Seulement quelques jours après l’annonce d’une supposée présence aux frontières de caisses d’armes, une dizaine a été découverte comme par enchantement sur une plage, le 21 avril dernier.
C’est incontestablement le sujet qui suscite le plus d’interrogations et de railleries en ce moment : la découverte, le 21 avril 2015 sur l’île Nendjé au large du Cap-Estérias, d’«un arsenal susceptible d’équiper toute une section de commandos et pouvant tout détruire : personnes, biens meubles et immeubles». Un «arsenal» pour le moins curieux composé, entre autres, de roquettes et lance-roquettes, 10 pistolets avec 2 560 balles, 20 kalachnikovs, 10 obus de mortiers, des mortiers, des obus explosifs et des grenades offensives et défensives, que le commandant en chef de la gendarmerie nationale dit avoir découvert grâce à quelques «personnes de bonne foi» et à «un certain nombre d’informations relatives au mouvement curieux et inhabituel des pirogues, dont certains continuaient jusqu’à Bambouchine». Si la découverte de ces caisses, dont les propriétaires non pas encore été identifiés, est très vite apparue comme un événement majeur pour le gouvernement qui a aussitôt dépêché sur la plage un «arsenal» de responsables, notamment les ministres de la Défense, de la Justice, de l’Intérieur et de la Fonction publique, l’affaire n’en a pas moins suscité quelques interrogations.
De fait, alors que l’«opération Nguéné» a été lancée il y a seulement quelques jours, cette découverte convainc peu.

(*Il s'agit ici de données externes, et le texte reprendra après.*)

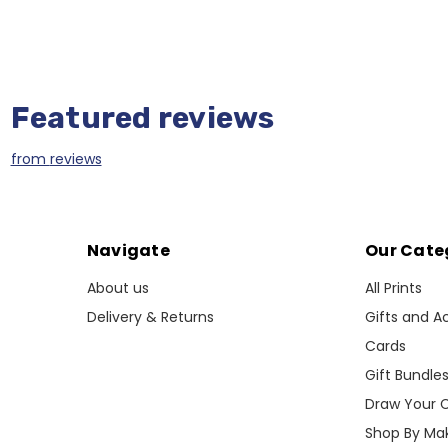
Featured reviews
from
reviews
Navigate
Our Cate
About us
All Prints
Delivery & Returns
Gifts and A
Cards
Gift Bundle
Draw Your 
Shop By Ma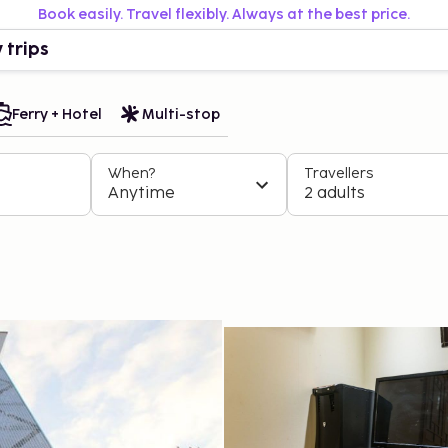
Book easily. Travel flexibly. Always at the best price.
 trips
Ferry + Hotel
Multi-stop
When?
Travellers
Anytime
2 adults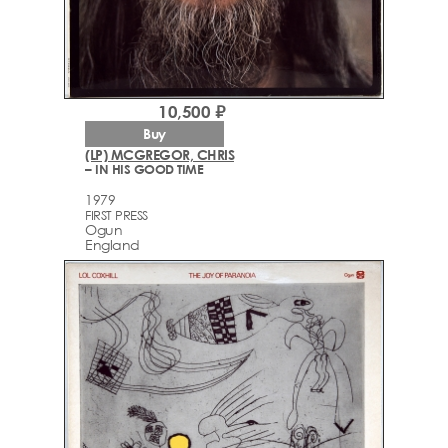
10,500 ₽
Buy
(LP) MCGREGOR, CHRIS
– IN HIS GOOD TIME
1979
FIRST PRESS
Ogun
England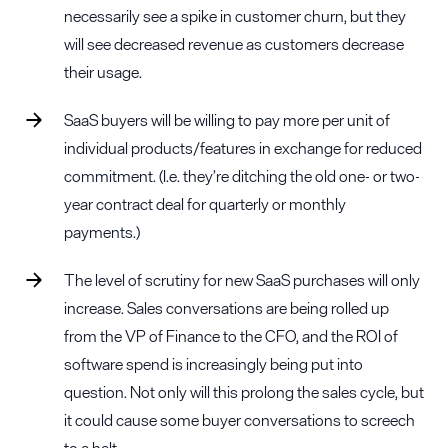
necessarily see a spike in customer churn, but they
will see decreased revenue as customers decrease
their usage.
SaaS buyers will be willing to pay more per unit of
individual products/features in exchange for reduced
commitment. (I.e. they’re ditching the old one- or two-
year contract deal for quarterly or monthly
payments.)
The level of scrutiny for new SaaS purchases will only
increase. Sales conversations are being rolled up
from the VP of Finance to the CFO, and the ROI of
software spend is increasingly being put into
question. Not only will this prolong the sales cycle, but
it could cause some buyer conversations to screech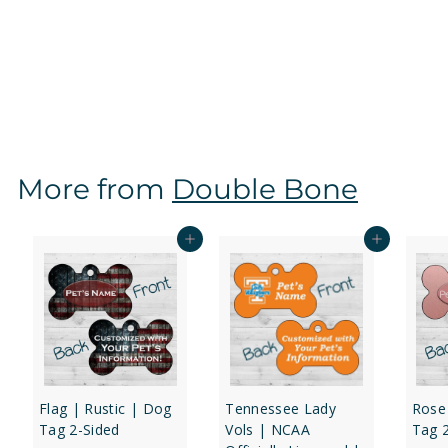
Tennessee Lady Vols | NCAA Officially Licensed |
Dog Tag 2-Sided
f
$16
97
from
r
o
m
$
More from
Double Bone
1
6
.
Add to cart
Add to cart
9
7
Flag | Rustic | Dog
Tennessee Lady
Rose
Tag 2-Sided
Vols | NCAA
Tag 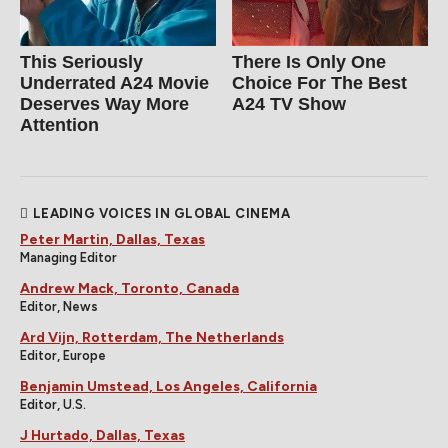
This Seriously
There Is Only One
Underrated A24 Movie
Choice For The Best
Deserves Way More
A24 TV Show
Attention
LEADING VOICES IN GLOBAL CINEMA
Peter Martin, Dallas, Texas
Managing Editor
Andrew Mack, Toronto, Canada
Editor, News
Ard Vijn, Rotterdam, The Netherlands
Editor, Europe
Benjamin Umstead, Los Angeles, California
Editor, U.S.
J Hurtado, Dallas, Texas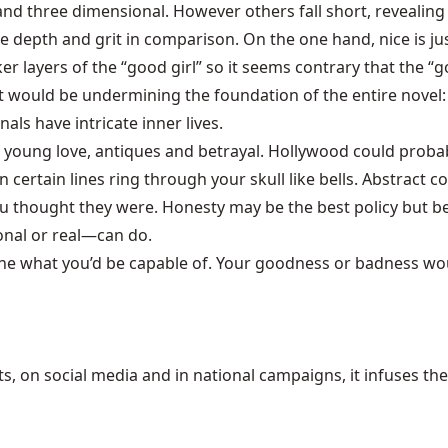
nd three dimensional. However others fall short, revealing 
he depth and grit in comparison. On the one hand, nice is ju
r layers of the “good girl” so it seems contrary that the “go
would be undermining the foundation of the entire novel: t
ls have intricate inner lives.
, young love, antiques and betrayal. Hollywood could prob
 certain lines ring through your skull like bells. Abstract c
u thought they were. Honesty may be the best policy but be
onal or real—can do.
gine what you’d be capable of. Your goodness or badness wou
 on social media and in national campaigns, it infuses the 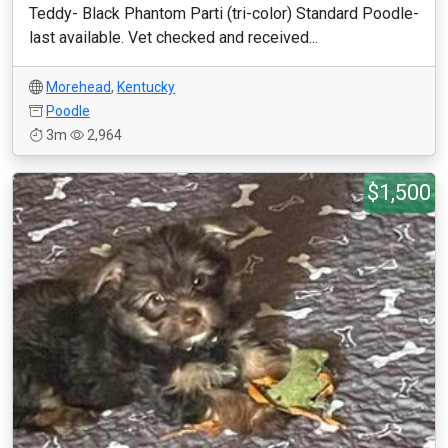
Teddy- Black Phantom Parti (tri-color) Standard Poodle-
last available. Vet checked and received...
Morehead
,
Kentucky
Poodle
3m
2,964
$1,500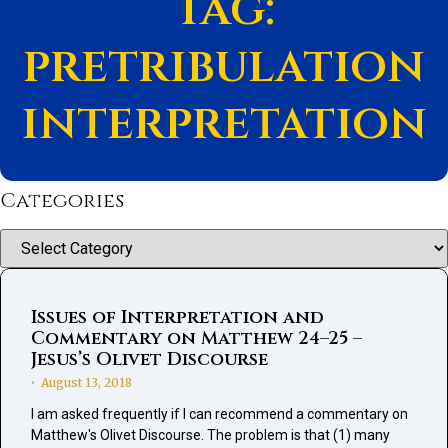
Tag:
pretribulation
interpretation
Categories
Categories
Issues of Interpretation and
Commentary on Matthew 24–25 –
Jesus’s Olivet Discourse
August 13, 2018
•
I am asked frequently if I can recommend a commentary on
Matthew's Olivet Discourse. The problem is that (1) many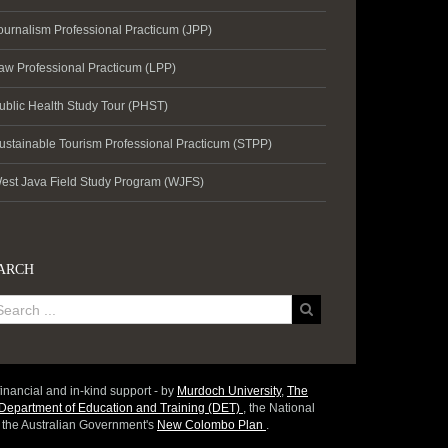
ournalism Professional Practicum (JPP)
aw Professional Practicum (LPP)
ublic Health Study Tour (PHST)
ustainable Tourism Professional Practicum (STPP)
est Java Field Study Program (WJFS)
ARCH
inancial and in-kind support - by
Murdoch University
,
The
epartment of Education and Training (DET)
, the National
d the Australian Government's
New Colombo Plan
.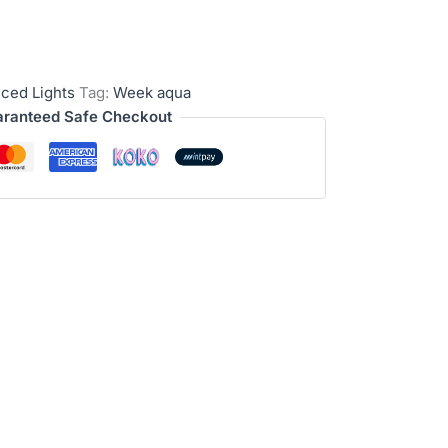
ced Lights
Tag:
Week aqua
ranteed Safe Checkout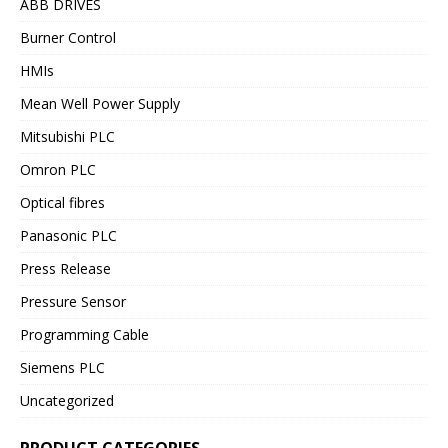
ABB DRIVES
Burner Control
HMIs
Mean Well Power Supply
Mitsubishi PLC
Omron PLC
Optical fibres
Panasonic PLC
Press Release
Pressure Sensor
Programming Cable
Siemens PLC
Uncategorized
PRODUCT CATEGORIES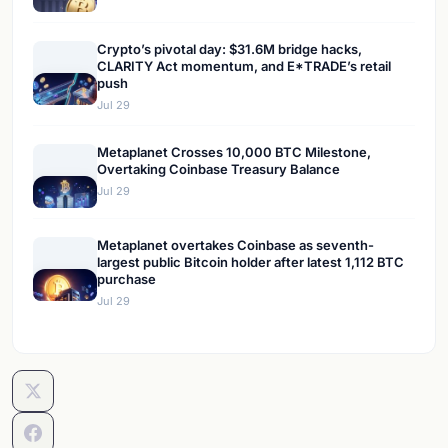
Crypto’s pivotal day: $31.6M bridge hacks,
CLARITY Act momentum, and E*TRADE’s retail
push
Jul 29
Metaplanet Crosses 10,000 BTC Milestone,
Overtaking Coinbase Treasury Balance
Jul 29
Metaplanet overtakes Coinbase as seventh-
largest public Bitcoin holder after latest 1,112 BTC
purchase
Jul 29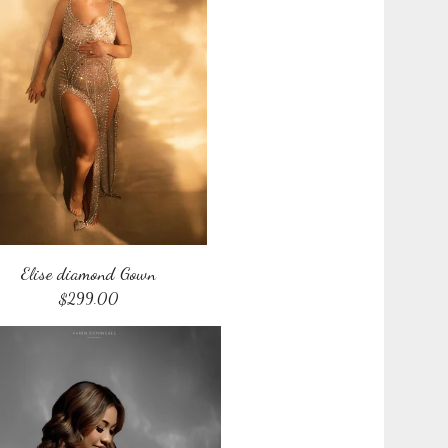
Elise diamond Gown
$
299.00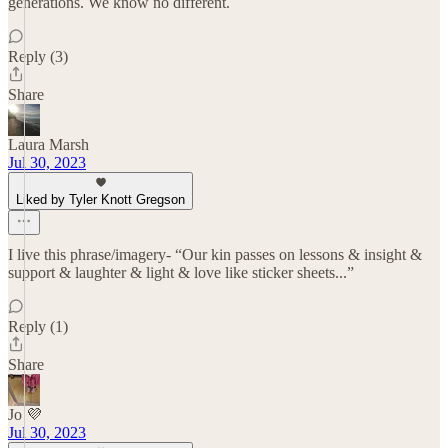
generations. We know no different.
Reply (3)
Share
Laura Marsh
Jul 30, 2023
Liked by Tyler Knott Gregson
I live this phrase/imagery- “Our kin passes on lessons & insight &
support & laughter & light & love like sticker sheets...”
Reply (1)
Share
Jo 💜
Jul 30, 2023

Elle est en passe de coûter sa crédibilité au pouvoir en place. Pour certains observateurs, elle s’apparente à une «faute stratégique», quand d’autres y voient «une blague de mauvais goût». Pourtant, la chronologie et l’agencement des récentes sorties des membres du gouvernement laissent penser que celles-ci jouent à un jeu subtil, alors que l’arrivée de la dépouille mortelle d’André Mba Obame apparaît désormais comme l’un des évènements les plus redoutés. Le gouvernement qui craint une nouvelle escalade, tout en accusant des «individus non encore identifiés se réclamant du Front de l’opposition pour l’alternance (FOPA)», serait-il déjà en train de préparer l’opinion à accepter sans rechigner l’arrestation des individus explicitement désignés ? Des personnalités de l’opposition seront-elles bientôt accusées d’être les destinataires des armes découvertes ?
Si la «grande découverte» est peu relayée par la presse internationale, alors que toute la stratégie de communication semble viser cet objectif, c’est parce que l’empressement des autorités à dévoiler l’affaire a indubitablement manqué de tact. Comment comprendre que le procureur de la République ait été aussi prompt à lire le droit, alors même qu’aucune enquête n’avait été officiellement lancée ? Sidonie Flore Ouwé qui, quelques heures plus tôt prenait part à l’examen de l’application par le Gabon de la Convention des Nations-unies contre la corruption (CNUCC) au stade d’Agondjé, a eu le temps de rédiger la déclaration qu’elle a lue devant les médias. Pourtant, les armes censées être placées sous scellé par la justice ont été dévoilées au public, qui s’est par ailleurs délecté de la séance de démonstration avec les «pièce à conviction». Tout ceci ne dit rien qui vaille. Qu’à cela ne tienne, étant entendu qu’habituellement toutes les armes sont, dès leur fabrication, référencées par des numéros précis, leur traçabilité ne devrait pas causer beaucoup de difficulté aux enquêteurs. L’on découvrira bien vite qui en sont les propriétaires. Ainsi, les résultats de l’enquête devraient normalement être bientôt connus…plus vite que ceux relatifs à l’incendie de l’ambassade du Bénin.